Just a quick update somewhat related to the Intel situation, before moving to this week’s news roundup. According to a Reuters report, Qualcomm has explored the possibility of acquiring portions of Intel’s design business. While being mostly interested in Intel’s client PC design business, Qualcomm would be looking at other design units as well.
Synopsys’ 40 Gbps UCIe IP
Synopsys has announced what it claims is the industry’s first complete UCIe IP solution operating at up to 40 Gbps per pin, supporting both organic substrate and high-density, advanced packaging technologies. Capabilities of the new Synopsys 40G UCIe IP solution include single reference clock; die-to-die link initialization without the need to load the firmware; test and silicon lifecycle management features; support for AXI, CHI chip-to-chip, streaming, PCI Express, and CXL; a pre-verified design reference flow.
Synopsys’ Imaging System Simulator
Synopsys has also announced ImSym (Imaging System Simulator), a virtual prototyping platform for imaging systems, encompassing lenses, sensors, and image signal processors into a comprehensive end-to-end simulation platform. Powered by CODE V and LightTools optical design software, ImSym offers a quantitative end-to-end simulation flow, thus reducing the need for physical prototypes.
After many joys, the stock exchange gave some sorrows to Nvidia on September 3 when the company’ shares reportedly lost 9.5% in what is considered “the deepest ever single-day decline in market value for a U.S. company”. In absolute terms, Nvidia lost $279 billion in market capitalization, an indication – according to some observers – that investors are becoming more cautious about AI technology.

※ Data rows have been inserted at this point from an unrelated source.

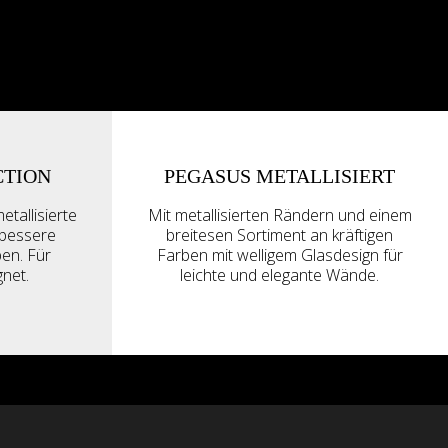
CTION
PEGASUS METALLISIERT
etallisierte
Mit metallisierten Rändern und einem
 bessere
breitesen Sortiment an kräftigen
ben. Für
Farben mit welligem Glasdesign für
net.
leichte und elegante Wände.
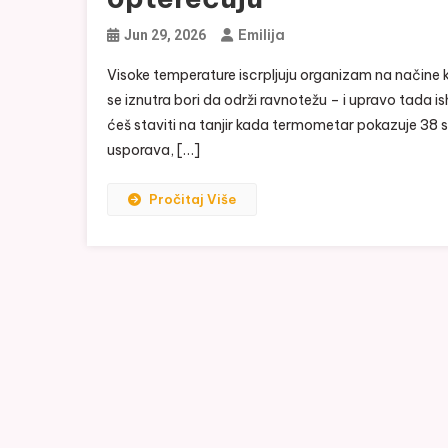
Emilija
Jun 29, 2026
Visoke temperature iscrpljuju organizam na načine 
se iznutra bori da održi ravnotežu – i upravo tada i
ćeš staviti na tanjir kada termometar pokazuje 38 s
usporava, […]
Pročitaj Više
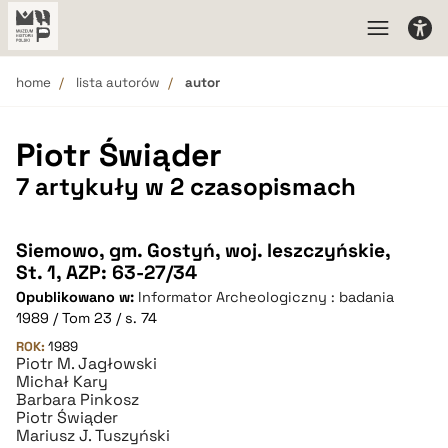
home
lista autorów
autor
Piotr Świąder
7 artykuły w 2 czasopismach
Siemowo, gm. Gostyń, woj. leszczyńskie,
St. 1, AZP: 63-27/34
Opublikowano w:
Informator Archeologiczny : badania
1989 / Tom 23 / s. 74
ROK:
1989
Piotr M. Jagłowski
Michał Kary
Barbara Pinkosz
Piotr Świąder
Mariusz J. Tuszyński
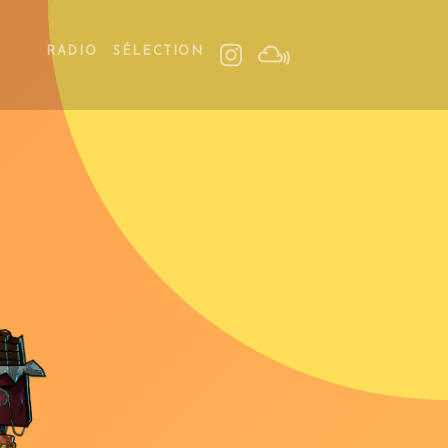
RADIO
SÉLECTION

Intel reportedly considering selling Altera
Intel’s troubles inevitably are in the spotlight this week. Let’s quickly recap some of the latest updates, based on Reuters reports. Intel CEO Pat Gelsinger and key executives are expected to present a plan in mid-September to cut unnecessary businesses and revamp capital spending. This plan could include selling Altera – but not Intel Foundry – and pausing or halting the new fab in Magdeburg, Germany. Analysts and investors think Intel will likely be removed from the Dow Jones Industrial Average index, due to the stock’s near 60% decline this year. A Republican senator has asked Gelsinger for more details on Intel’s plans to cut more than 15,000 jobs despite being set to receive nearly $20 billion from the U.S. CHIPS Act. Former Cadence CEO Lip-Bu Tan left the Intel board – where he was sitting – as he grew “frustrated by Intel’s large workforce, its approach to contract manufacturing and its risk-averse and bureaucratic culture.”

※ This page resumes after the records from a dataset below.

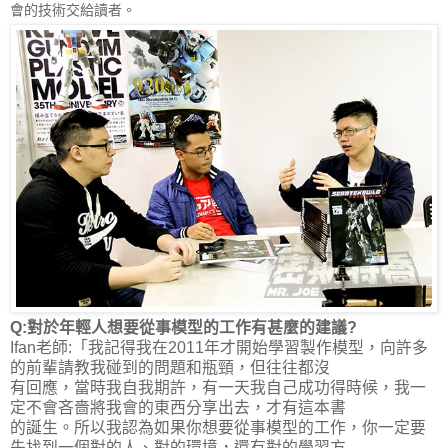
會的技術交給讀者。
Q:對於年輕人想要從事模型的工作有甚麼的建議?
Ifan老師:「我記得我在2011年才開始學習製作模型，向許多
的前輩請教我碰到的問題和瓶頸，但往往都沒
有回應，當時我自我期許，有一天我自己成功得時候，我一
定不會吝嗇將我會的東西分享出去，才有這本書
的誕生。所以我認為如果你想要從事模型的工作，你一定要
先找到一個對的人、對的環境，還有對的學習方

GlobalFoundry’s new partnerships
And Lip-Bu Tan gave a keynote address at this year’s GlobalFoundry Technology Summit in Santa Clara. The event was the occasion for announcing GF’s partnerships with Efficient and Finwave. US-based startup Efficient will use GF’s 22FDX process to build its ultra-low-power CPUs. The implementation will also take advantage of 22FDX’s MRAM and Adaptive Body Biasing (ABB) capabilities. According to Efficient, current general-purpose processors are over-designed for generality, with most of their energy consumed by unnecessary internal data movement and instruction control overheads. The Efficient Fabric processor architecture, instead, is based on a dataflow execution model and provides reconfigurable hardware at compile time – promising up to 99% lower DC power without compromising performance. Massachusetts-based Finwave will collaborate with GF to optimize and scale its RF GaN-on-Si enhancement-mode (E-mode) MISHEMT technology to volume production at GF’s 200mm fab in Burlington, Vermont, using the foundry’s 90RFGaN platform. Target applications include power amplifiers in future mobile phones.

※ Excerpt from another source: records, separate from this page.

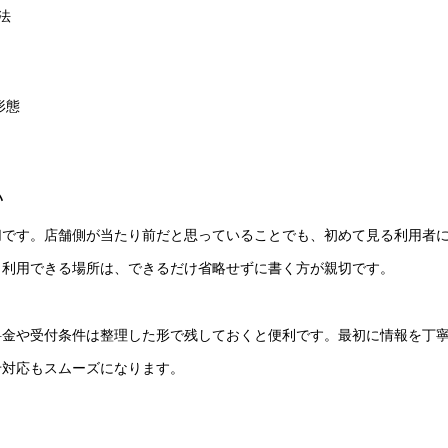
法
形態
い
切です。店舗側が当たり前だと思っていることでも、初めて見る利用者
、利用できる場所は、できるだけ省略せずに書く方が親切です。
料金や受付条件は整理した形で残しておくと便利です。最初に情報を丁
せ対応もスムーズになります。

Catching up on some of the August news after the summer break, let’s start by briefly recalling Intel’s disappointing second-quarter results and the company’s cost-reduction plan: Intel will cut its headcount by more than 15%, with the majority completed by the end of 2024. Consistently with the cost-reduction plan, Intel has reportedly sold its share stake in Arm. More news this week include new solutions challenging Nvidia AI dominance, just when Nvidia’s Blackwell family is experiencing issues in reaching high volume production. According to SemiAnalysis, the problems are related to the complexity of TSMC’s CoWoS-L packaging technology and insufficient capacity for this specific version of the package.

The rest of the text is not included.